Die Moderatorin Palina Rojinski hat in einer emotionalen Instagram-Nachricht erstmals öffentlich über ihre Erfahrungen mit Gewalt in einer früheren Beziehung berichtet. In der Mitteilung, die im Kontext des Internationalen Tags zur Beseitigung von Gewalt gegen Frauen am 25. November verfasst wurde, schildert sie, wie sie in ihrer Jugend unter körperlicher und psychischer Gewalt durch ihren damaligen Partner litt. Rojinski beschreibt diese Zeit als besonders schwierig und fühlt sich, als wäre sie in einem „Schleudergang“.

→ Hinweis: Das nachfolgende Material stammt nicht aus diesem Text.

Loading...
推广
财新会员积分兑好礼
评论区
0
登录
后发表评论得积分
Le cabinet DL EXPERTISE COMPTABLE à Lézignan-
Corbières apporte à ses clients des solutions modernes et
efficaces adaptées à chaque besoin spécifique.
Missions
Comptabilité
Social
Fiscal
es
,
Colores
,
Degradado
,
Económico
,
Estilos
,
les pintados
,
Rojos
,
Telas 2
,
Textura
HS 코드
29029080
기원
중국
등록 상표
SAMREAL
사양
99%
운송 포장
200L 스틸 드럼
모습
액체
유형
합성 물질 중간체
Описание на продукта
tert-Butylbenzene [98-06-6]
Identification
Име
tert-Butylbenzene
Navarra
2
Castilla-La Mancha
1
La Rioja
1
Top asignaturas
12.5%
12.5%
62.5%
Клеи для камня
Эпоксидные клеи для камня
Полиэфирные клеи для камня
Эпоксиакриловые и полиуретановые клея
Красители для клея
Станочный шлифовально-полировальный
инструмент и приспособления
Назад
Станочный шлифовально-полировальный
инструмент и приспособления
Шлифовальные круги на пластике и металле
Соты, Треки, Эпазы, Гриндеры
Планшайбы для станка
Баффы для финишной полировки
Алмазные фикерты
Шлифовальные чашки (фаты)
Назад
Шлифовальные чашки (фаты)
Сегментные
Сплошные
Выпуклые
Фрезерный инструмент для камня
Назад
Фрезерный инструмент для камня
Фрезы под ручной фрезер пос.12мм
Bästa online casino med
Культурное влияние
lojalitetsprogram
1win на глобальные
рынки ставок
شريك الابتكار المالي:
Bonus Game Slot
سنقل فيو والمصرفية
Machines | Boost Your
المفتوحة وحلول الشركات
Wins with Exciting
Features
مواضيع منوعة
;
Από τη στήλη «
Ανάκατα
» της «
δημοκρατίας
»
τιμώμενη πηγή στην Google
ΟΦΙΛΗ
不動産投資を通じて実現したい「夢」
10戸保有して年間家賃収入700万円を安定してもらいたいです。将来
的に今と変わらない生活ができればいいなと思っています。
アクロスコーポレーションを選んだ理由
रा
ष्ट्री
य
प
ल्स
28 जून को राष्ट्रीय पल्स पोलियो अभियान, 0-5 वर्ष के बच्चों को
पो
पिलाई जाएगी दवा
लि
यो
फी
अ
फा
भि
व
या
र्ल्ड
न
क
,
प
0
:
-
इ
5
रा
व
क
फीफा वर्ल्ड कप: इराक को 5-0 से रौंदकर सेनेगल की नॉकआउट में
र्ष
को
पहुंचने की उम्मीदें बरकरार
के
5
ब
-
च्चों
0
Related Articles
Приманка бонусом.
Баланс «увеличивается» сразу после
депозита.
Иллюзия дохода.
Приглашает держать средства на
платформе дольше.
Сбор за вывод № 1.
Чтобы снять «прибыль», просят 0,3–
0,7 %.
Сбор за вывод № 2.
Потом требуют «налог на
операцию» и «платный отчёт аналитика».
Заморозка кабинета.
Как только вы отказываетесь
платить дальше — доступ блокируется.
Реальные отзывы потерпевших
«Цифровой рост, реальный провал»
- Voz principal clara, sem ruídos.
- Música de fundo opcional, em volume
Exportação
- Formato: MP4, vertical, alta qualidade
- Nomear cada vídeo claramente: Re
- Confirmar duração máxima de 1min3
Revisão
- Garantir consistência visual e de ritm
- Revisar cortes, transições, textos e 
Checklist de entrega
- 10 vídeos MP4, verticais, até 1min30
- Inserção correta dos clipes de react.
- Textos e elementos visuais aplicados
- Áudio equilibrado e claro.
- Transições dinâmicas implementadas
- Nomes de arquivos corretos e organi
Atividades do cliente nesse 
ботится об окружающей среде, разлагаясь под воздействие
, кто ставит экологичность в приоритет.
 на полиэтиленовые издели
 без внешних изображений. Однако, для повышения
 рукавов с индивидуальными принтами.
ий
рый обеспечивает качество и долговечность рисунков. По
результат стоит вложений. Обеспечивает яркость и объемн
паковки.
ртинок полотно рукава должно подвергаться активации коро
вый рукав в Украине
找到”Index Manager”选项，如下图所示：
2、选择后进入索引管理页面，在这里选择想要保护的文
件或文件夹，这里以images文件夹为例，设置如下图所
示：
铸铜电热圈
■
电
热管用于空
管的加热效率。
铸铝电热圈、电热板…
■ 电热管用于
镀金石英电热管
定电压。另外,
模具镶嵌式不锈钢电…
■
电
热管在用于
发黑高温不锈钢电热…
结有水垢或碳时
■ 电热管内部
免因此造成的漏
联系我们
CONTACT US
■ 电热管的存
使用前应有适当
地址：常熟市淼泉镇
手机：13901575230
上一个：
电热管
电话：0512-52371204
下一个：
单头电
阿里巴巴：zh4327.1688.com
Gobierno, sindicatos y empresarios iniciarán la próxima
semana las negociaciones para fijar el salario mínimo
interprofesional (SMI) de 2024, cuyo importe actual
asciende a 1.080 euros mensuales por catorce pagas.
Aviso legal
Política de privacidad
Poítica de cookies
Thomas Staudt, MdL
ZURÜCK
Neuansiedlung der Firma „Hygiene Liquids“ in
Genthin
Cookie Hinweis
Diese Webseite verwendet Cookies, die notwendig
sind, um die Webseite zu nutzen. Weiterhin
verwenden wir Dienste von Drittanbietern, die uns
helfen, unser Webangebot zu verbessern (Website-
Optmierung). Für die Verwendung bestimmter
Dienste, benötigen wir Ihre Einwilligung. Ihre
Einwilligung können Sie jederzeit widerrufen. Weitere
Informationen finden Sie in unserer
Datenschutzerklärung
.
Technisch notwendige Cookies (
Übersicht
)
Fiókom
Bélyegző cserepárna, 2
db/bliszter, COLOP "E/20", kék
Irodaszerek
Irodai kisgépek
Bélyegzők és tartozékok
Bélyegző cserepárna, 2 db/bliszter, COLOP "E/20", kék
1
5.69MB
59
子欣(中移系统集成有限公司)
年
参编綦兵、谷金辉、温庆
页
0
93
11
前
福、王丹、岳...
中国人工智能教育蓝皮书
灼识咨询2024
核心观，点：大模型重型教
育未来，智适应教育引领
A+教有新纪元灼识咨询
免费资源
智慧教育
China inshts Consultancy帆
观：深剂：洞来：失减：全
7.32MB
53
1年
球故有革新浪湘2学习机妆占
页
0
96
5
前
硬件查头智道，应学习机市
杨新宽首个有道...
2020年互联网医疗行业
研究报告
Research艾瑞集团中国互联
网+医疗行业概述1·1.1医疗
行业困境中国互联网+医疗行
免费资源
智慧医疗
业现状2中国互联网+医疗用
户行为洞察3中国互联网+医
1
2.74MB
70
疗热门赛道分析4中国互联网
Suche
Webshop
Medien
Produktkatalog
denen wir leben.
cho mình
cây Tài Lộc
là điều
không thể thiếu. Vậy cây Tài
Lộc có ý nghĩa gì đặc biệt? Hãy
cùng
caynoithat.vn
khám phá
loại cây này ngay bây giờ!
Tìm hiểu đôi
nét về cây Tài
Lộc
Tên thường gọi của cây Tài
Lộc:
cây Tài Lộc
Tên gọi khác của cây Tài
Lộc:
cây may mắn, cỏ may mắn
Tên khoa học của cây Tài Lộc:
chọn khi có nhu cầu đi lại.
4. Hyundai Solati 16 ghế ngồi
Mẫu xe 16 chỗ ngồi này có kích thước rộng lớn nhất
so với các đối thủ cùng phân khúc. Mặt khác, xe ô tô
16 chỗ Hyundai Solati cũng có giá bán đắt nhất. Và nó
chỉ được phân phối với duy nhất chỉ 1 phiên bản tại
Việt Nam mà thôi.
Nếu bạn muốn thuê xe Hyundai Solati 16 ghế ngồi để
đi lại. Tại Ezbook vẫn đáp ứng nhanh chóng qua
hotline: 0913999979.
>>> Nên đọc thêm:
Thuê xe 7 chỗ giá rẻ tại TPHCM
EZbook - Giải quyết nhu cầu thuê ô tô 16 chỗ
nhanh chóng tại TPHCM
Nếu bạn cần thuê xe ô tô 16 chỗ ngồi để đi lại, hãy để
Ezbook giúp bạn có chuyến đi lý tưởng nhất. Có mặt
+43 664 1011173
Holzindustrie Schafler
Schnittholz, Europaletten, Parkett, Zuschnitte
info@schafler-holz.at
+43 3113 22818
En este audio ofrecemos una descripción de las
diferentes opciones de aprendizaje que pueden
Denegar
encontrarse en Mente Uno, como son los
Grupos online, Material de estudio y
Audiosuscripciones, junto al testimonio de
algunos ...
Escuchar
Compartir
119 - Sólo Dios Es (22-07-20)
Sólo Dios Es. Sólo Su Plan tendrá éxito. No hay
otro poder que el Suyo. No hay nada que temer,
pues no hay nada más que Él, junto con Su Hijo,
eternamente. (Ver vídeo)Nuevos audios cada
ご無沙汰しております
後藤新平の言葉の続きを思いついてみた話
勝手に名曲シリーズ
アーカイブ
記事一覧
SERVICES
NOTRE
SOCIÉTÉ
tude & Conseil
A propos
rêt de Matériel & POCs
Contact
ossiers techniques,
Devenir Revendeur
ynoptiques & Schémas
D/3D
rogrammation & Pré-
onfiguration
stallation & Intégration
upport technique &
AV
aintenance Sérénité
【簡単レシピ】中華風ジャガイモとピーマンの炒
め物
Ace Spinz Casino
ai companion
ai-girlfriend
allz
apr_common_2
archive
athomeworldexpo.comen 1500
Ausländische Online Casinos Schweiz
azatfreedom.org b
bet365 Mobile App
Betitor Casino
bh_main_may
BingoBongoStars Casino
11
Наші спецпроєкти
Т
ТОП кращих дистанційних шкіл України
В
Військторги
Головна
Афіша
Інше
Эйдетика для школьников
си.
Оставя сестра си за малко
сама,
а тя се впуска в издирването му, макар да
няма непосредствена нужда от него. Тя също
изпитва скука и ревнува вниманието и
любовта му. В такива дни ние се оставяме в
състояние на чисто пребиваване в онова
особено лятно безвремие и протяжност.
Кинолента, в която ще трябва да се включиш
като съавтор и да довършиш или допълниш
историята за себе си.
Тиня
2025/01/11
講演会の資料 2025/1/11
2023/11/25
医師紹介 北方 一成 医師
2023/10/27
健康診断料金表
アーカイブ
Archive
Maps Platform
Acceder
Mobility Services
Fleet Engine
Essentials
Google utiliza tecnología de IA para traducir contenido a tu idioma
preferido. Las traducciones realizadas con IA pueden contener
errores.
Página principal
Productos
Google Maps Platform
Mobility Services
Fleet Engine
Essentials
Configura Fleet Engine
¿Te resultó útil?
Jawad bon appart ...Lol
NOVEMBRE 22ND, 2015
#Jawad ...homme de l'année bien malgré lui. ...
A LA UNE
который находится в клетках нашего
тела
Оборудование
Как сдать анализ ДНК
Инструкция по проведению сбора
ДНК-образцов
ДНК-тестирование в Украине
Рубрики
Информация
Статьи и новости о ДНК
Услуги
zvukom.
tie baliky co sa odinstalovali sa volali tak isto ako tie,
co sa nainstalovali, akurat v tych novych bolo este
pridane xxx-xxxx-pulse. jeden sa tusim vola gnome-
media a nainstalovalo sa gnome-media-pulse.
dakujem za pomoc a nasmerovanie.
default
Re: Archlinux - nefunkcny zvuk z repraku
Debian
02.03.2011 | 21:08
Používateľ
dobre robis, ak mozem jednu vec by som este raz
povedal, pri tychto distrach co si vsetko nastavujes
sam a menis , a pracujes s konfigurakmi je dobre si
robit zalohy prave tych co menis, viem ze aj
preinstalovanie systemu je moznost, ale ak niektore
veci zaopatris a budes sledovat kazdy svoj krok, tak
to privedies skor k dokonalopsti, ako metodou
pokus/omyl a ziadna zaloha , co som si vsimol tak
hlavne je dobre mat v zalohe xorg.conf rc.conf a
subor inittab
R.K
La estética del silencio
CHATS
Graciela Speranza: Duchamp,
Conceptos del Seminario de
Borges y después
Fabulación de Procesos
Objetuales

Die 37-Jährige gibt zu, dass sie zunächst den Fehler bei sich selbst suchte und die Gewalt nicht wahrhaben wollte. Ihr Rückzug von Freundinnen war eine direkte Folge der sichtbaren Verletzungen, die sie durch die Misshandlungen erlitten hatte. Dennoch möchte sie trotz dieser belastenden Erfahrungen nicht als Opfer wahrgenommen werden. Vielmehr betont sie, dass sie ihre eigene Stärke erkannt hat und nun anderen betroffenen Frauen Mut machen will.
Stärkung der Betroffenen
Rojinski hebt hervor, dass Frauen nicht die Schuld bei sich selbst suchen sollten. Sie appelliert an Betroffene, Hilfe in Anspruch zu nehmen und Unterstützung zu suchen. In ihrer Nachricht gibt sie mehrere Kontaktnummern von Polizei und Hilfsstellen weiter, um anderen zu helfen. Ihr Aufruf zum Handeln wird durch die Informationen von Spiegel weiter verstärkt.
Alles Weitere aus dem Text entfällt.